O Maranhão teve a maior alta percentual da semana, com um aumento de 2,71%, elevando o preço de R$ 5,16 para R$ 5,30 por litro. Em contrapartida, o Rio Grande do Norte registrou a maior queda percentual, de -4,44%, passando de R$ 5,85 para R$ 5,59.

No que diz respeito aos extremos no mercado, o preço mínimo registrado foi de R$ 3,69 o litro em São Paulo, enquanto o maior preço encontrado foi de R$ 6,60 no Acre.
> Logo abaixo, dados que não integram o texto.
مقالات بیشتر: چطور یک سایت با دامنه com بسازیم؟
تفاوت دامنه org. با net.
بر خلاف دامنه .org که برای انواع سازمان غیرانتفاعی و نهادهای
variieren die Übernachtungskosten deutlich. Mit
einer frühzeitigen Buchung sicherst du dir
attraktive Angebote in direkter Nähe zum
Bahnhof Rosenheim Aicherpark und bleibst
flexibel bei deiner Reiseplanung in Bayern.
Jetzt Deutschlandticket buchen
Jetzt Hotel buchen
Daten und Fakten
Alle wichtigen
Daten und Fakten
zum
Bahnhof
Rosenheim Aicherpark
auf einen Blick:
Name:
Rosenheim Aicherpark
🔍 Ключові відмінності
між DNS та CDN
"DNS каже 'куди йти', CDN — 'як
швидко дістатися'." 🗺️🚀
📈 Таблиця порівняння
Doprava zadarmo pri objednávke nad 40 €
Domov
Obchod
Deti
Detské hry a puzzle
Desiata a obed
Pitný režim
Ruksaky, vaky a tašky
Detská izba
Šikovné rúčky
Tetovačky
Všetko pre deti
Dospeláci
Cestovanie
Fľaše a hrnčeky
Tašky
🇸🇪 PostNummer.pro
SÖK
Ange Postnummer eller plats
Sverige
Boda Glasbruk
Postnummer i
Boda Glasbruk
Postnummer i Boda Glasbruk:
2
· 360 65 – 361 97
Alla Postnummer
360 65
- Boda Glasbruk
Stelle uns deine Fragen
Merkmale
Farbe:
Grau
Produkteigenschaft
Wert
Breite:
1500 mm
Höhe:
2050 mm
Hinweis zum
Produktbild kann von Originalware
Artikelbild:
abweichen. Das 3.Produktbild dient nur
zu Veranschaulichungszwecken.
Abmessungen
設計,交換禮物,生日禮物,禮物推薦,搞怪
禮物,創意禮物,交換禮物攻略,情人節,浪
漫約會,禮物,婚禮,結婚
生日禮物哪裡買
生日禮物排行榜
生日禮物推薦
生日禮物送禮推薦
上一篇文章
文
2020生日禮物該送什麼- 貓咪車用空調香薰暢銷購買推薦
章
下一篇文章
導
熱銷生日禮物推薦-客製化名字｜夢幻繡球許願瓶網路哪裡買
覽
O menor preço médio estadual, de R$ 4,44, foi registrado em Mato Grosso do Sul, enquanto o maior foi verificado em Rondônia, com R$ 5,70 o litro.

Competitividade do Etanol

A competitividade do etanol em relação à gasolina varia de acordo com a região. Na semana em que os dados foram coletados, o etanol era mais competitivo apenas em Mato Grosso, Mato Grosso do Sul, Paraná, Roraima e São Paulo. A paridade média foi de 69,32% em comparação com a gasolina.

Especificamente, as paridades eram de 68,44% em Mato Grosso, 68,10% em Mato Grosso do Sul, 69,55% no Paraná, 69,87% em Roraima e 67,56% em São Paulo. Especialistas do setor acreditam que, dependendo do veículo, o etanol pode permanecer competitivo mesmo com uma paridade superior a 70%. Essa dinâmica nos incentivos ao uso de biocombustíveis é fundamental para o mercado de energia no Brasil.